Page images and extracted text
====
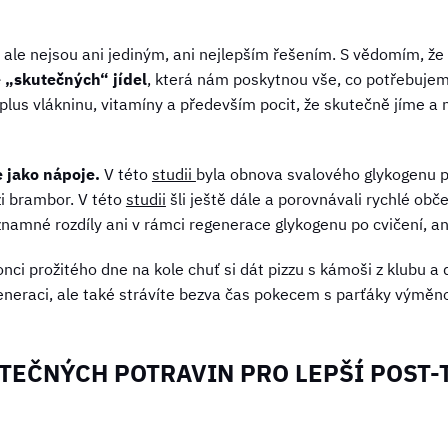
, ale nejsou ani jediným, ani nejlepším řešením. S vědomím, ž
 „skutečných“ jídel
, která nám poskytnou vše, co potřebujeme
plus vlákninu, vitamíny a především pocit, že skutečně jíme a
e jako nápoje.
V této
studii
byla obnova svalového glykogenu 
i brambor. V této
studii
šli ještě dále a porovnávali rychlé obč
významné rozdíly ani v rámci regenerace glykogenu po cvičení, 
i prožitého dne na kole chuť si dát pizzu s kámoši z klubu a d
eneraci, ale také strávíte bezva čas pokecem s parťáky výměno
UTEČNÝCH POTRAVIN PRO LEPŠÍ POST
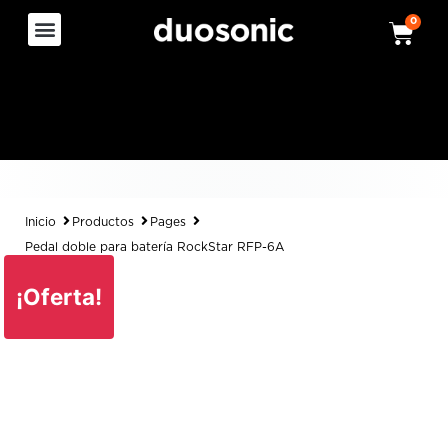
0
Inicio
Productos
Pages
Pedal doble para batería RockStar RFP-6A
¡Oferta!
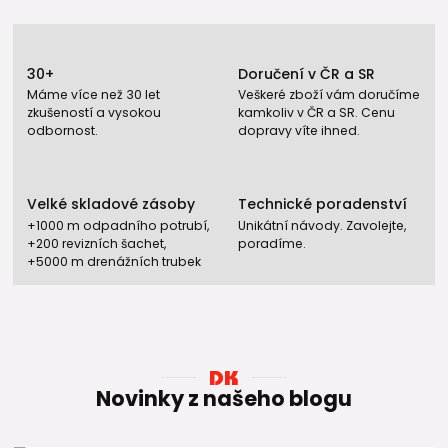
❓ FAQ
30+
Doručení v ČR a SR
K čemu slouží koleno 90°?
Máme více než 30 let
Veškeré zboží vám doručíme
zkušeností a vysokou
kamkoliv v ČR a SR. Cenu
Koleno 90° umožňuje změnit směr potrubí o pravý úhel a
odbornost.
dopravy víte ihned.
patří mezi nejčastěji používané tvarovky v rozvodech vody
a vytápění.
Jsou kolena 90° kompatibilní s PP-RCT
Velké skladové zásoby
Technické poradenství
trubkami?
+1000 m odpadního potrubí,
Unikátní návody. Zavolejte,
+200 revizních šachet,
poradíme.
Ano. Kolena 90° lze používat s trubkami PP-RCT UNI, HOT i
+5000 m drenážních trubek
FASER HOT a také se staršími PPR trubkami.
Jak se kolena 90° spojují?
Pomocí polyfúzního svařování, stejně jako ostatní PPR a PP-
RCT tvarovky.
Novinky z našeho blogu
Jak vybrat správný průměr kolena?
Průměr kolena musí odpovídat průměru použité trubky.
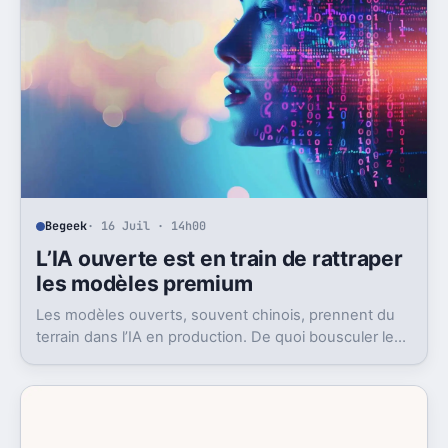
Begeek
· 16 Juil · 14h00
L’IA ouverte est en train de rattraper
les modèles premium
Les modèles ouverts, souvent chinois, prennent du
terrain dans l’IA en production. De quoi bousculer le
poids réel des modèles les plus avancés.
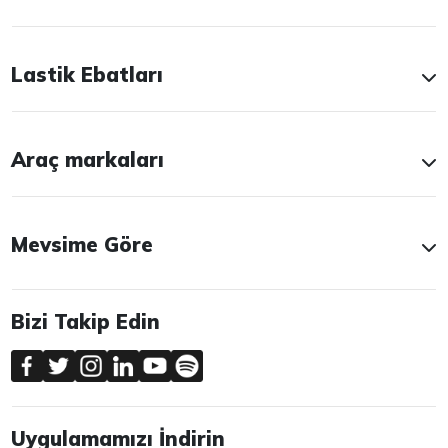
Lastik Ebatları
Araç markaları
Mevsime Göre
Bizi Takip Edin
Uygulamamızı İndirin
====
### Your task:
Output every entry exactly, leaving out pictures.

### Task answer:
, ale nejsou ani jediným, ani nejlepším řešením. S vědomím, ž
 „skutečných“ jídel
, která nám poskytnou vše, co potřebujeme
plus vlákninu, vitamíny a především pocit, že skutečně jíme a
e jako nápoje.
V této
studii
byla obnova svalového glykogenu 
i brambor. V této
studii
šli ještě dále a porovnávali rychlé obč
významné rozdíly ani v rámci regenerace glykogenu po cvičení, 
i prožitého dne na kole chuť si dát pizzu s kámoši z klubu a d
eneraci, ale také strávíte bezva čas pokecem s parťáky výměno
UTEČNÝCH POTRAVIN PRO LEPŠÍ POST
0
Inicio
Productos
Pages
Pedal doble para batería RockStar RFP-6A
¡Oferta!
❓ FAQ
30+
Doručení v ČR a SR
K čemu slouží koleno 90°?
Máme více než 30 let
Veškeré zboží vám doručíme
zkušeností a vysokou
kamkoliv v ČR a SR. Cenu
Koleno 90° umožňuje změnit směr potrubí o pravý úhel a
odbornost.
dopravy víte ihned.
patří mezi nejčastěji používané tvarovky v rozvodech vody
a vytápění.
Jsou kolena 90° kompatibilní s PP-RCT
Velké skladové zásoby
Technické poradenství
trubkami?
+1000 m odpadního potrubí,
Unikátní návody. Zavolejte,
+200 revizních šachet,
poradíme.
Ano. Kolena 90° lze používat s trubkami PP-RCT UNI, HOT i
+5000 m drenážních trubek
FASER HOT a také se staršími PPR trubkami.
Jak se kolena 90° spojují?
Pomocí polyfúzního svařování, stejně jako ostatní PPR a PP-
RCT tvarovky.
Novinky z našeho blogu
Jak vybrat správný průměr kolena?
Průměr kolena musí odpovídat průměru použité trubky.
Begeek
· 16 Juil · 14h00
L’IA ouverte est en train de rattraper
les modèles premium
Les modèles ouverts, souvent chinois, prennent du
terrain dans l’IA en production. De quoi bousculer le
poids réel des modèles les plus avancés.
Lastik Ebatları
Araç markaları
Mevsime Göre
Bizi Takip Edin
Uygulamamızı İndirin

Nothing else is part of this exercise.